*** Raw data Section Begins ***

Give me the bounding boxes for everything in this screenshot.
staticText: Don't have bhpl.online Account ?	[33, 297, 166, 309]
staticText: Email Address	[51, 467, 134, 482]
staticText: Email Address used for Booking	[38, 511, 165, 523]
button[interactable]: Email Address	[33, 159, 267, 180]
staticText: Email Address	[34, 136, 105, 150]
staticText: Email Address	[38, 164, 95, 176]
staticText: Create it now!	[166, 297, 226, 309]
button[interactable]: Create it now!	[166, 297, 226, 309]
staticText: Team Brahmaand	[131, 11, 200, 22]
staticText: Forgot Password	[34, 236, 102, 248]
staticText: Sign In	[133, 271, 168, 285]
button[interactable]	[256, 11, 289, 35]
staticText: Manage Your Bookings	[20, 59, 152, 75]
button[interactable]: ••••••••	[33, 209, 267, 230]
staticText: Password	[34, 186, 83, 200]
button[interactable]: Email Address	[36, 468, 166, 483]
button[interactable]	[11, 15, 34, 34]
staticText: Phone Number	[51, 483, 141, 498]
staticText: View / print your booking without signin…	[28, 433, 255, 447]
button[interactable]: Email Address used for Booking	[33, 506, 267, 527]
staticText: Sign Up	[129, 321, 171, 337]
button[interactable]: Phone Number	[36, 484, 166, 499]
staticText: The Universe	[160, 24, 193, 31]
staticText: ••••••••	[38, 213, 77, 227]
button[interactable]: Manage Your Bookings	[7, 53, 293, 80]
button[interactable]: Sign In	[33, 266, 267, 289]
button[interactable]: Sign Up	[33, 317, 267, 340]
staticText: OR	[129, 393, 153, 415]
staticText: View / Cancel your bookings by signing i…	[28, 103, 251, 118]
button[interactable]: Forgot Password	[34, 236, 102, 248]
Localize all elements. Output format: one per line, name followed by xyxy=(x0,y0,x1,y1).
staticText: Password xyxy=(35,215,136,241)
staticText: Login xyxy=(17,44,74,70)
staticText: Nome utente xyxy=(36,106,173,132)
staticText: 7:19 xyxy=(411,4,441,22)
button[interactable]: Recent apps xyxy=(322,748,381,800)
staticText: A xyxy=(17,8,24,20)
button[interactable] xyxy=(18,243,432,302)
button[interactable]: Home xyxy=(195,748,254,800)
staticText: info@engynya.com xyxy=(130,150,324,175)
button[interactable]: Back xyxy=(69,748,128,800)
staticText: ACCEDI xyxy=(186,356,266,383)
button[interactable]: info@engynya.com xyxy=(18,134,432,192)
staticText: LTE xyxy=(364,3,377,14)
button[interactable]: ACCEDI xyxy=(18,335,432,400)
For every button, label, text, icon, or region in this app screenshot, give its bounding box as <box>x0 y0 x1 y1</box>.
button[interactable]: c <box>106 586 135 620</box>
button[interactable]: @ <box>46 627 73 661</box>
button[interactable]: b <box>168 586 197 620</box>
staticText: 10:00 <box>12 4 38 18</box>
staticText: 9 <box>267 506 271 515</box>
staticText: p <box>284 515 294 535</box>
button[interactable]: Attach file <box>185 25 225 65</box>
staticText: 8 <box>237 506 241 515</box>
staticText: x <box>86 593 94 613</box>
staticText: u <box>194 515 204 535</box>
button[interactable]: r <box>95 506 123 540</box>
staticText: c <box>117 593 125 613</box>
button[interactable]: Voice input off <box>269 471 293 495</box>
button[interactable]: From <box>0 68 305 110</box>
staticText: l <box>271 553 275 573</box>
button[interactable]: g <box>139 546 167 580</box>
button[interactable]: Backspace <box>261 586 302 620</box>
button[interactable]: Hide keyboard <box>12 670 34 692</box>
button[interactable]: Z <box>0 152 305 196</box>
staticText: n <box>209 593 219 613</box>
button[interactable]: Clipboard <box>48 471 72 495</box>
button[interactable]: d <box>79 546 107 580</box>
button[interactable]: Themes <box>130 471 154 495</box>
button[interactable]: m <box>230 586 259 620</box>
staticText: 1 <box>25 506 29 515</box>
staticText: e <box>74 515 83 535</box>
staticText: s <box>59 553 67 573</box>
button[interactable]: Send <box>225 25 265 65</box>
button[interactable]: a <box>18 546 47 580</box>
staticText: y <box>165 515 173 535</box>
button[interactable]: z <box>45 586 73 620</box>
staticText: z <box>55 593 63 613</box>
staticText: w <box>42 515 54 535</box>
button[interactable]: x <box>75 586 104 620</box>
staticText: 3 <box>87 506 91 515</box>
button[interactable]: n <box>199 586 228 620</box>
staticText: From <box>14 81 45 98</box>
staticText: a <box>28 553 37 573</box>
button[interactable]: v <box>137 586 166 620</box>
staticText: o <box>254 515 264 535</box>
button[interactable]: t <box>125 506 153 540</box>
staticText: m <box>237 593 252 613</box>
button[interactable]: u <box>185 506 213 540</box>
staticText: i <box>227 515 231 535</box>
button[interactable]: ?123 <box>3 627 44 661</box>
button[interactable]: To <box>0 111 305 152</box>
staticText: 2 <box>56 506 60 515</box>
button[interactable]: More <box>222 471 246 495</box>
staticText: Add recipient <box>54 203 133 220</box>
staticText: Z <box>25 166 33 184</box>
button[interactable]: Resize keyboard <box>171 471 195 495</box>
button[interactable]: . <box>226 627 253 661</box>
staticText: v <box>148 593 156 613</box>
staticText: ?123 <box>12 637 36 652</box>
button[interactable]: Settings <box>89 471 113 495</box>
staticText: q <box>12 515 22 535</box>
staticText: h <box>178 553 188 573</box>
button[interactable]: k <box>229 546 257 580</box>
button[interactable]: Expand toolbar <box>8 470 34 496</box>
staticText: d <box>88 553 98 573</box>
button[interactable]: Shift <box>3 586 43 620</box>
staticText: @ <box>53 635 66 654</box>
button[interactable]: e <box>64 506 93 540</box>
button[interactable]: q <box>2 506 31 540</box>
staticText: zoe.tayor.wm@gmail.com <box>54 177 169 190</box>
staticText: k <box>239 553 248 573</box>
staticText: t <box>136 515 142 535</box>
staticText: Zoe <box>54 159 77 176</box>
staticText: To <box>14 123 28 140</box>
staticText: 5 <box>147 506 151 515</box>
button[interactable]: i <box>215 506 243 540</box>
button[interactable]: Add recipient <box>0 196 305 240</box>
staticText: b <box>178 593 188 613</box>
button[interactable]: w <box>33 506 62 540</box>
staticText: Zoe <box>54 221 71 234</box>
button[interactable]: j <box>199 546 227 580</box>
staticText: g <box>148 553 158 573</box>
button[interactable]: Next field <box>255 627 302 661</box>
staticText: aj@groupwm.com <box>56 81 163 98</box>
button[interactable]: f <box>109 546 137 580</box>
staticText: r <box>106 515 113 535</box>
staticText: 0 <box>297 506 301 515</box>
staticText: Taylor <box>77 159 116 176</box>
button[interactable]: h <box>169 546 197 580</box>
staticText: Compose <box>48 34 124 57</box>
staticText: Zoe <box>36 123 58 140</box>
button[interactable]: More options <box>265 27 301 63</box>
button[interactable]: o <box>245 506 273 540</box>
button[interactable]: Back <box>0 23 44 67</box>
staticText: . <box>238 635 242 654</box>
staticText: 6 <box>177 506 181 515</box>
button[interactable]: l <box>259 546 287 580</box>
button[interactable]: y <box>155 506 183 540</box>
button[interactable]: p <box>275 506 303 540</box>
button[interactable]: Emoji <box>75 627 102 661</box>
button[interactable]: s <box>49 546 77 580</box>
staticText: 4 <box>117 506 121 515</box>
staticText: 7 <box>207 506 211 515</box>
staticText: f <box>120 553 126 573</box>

*** Raw data Section Ends ***
*** Raw data Section Begins ***

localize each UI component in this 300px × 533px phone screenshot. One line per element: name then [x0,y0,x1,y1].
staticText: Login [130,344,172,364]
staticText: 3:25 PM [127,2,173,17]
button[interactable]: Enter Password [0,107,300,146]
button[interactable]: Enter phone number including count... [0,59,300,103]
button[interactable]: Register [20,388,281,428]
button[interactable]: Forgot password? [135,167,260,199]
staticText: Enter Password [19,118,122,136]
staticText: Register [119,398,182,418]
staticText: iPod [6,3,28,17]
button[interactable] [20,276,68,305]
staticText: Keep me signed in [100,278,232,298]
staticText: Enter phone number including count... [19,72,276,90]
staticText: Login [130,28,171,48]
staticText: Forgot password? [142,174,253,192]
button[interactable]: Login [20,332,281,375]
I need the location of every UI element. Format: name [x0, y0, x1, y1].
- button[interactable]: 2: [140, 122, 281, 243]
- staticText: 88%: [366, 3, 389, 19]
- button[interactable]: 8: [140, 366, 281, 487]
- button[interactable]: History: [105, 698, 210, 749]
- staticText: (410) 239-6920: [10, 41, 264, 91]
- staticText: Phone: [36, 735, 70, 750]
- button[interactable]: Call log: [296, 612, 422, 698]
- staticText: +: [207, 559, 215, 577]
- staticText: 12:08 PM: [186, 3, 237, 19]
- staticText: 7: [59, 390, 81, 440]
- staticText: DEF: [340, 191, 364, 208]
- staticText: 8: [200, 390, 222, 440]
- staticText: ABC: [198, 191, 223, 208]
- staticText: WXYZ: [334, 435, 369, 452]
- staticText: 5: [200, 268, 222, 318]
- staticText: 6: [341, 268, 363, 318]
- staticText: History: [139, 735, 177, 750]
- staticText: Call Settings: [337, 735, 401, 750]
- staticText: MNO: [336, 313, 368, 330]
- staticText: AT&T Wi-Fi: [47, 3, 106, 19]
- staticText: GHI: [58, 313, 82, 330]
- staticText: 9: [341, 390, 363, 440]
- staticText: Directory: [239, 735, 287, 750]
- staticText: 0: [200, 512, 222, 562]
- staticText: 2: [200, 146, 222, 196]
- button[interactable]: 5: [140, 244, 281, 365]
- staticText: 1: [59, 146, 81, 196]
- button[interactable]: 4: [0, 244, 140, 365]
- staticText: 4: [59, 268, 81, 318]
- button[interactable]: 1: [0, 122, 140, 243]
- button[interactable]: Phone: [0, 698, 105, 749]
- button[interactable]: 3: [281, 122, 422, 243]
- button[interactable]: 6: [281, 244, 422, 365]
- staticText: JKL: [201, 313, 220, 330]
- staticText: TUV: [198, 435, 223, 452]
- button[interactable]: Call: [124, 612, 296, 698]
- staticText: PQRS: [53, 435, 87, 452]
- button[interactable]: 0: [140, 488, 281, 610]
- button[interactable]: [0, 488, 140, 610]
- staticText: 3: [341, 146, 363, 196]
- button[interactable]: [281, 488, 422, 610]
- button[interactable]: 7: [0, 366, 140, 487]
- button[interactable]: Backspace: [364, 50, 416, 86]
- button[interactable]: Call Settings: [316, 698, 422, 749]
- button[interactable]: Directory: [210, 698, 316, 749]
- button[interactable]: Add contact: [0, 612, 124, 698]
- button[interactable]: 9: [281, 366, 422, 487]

*** Raw data Section Ends ***

*Exercise prompt*. The word "info" is the filter: copy every line of the listing above that contains it.

*Expected answer*.
staticText: info@engynya.com xyxy=(130,150,324,175)
button[interactable]: info@engynya.com xyxy=(18,134,432,192)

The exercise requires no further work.